◆ Problem requirements:
Go through the material below and return each line with the string "substitutes" in it.
• • • • •
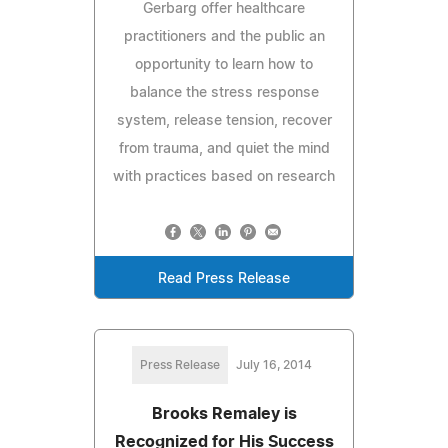
Gerbarg offer healthcare
practitioners and the public an
opportunity to learn how to
balance the stress response
system, release tension, recover
from trauma, and quiet the mind
with practices based on research
Read Press Release
Press Release
July 16, 2014
Brooks Remaley is
Recognized for His Success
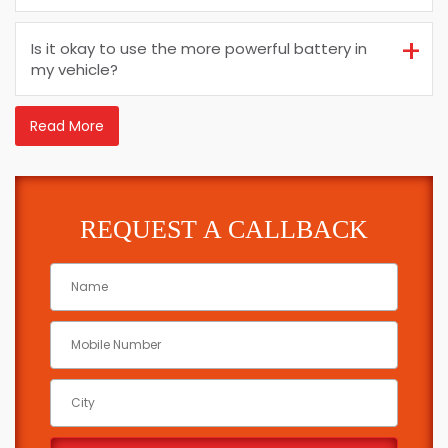
Is it okay to use the more powerful battery in
my vehicle?
Read More
REQUEST A CALLBACK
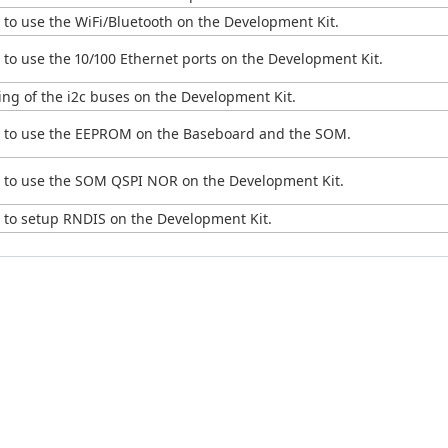
to use the WiFi/Bluetooth on the Development Kit.
to use the 10/100 Ethernet ports on the Development Kit.
ng of the i2c buses on the Development Kit.
w to use the EEPROM on the Baseboard and the SOM.
 to use the SOM QSPI NOR on the Development Kit.
 to setup RNDIS on the Development Kit.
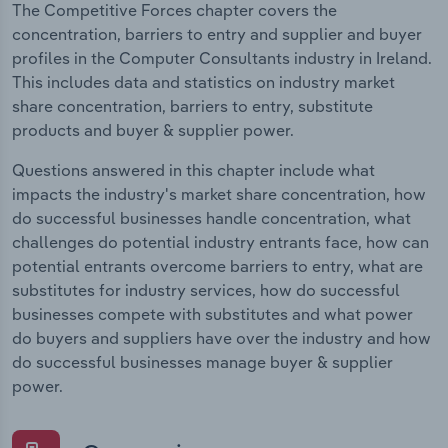
The Competitive Forces chapter covers the
concentration, barriers to entry and supplier and buyer
profiles in the Computer Consultants industry in Ireland.
This includes data and statistics on industry market
share concentration, barriers to entry, substitute
products and buyer & supplier power.
Questions answered in this chapter include what
impacts the industry's market share concentration, how
do successful businesses handle concentration, what
challenges do potential industry entrants face, how can
potential entrants overcome barriers to entry, what are
substitutes for industry services, how do successful
businesses compete with substitutes and what power
do buyers and suppliers have over the industry and how
do successful businesses manage buyer & supplier
power.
• • • • •
◆ Task answer:
substitutes for industry services, how do successful
businesses compete with substitutes and what power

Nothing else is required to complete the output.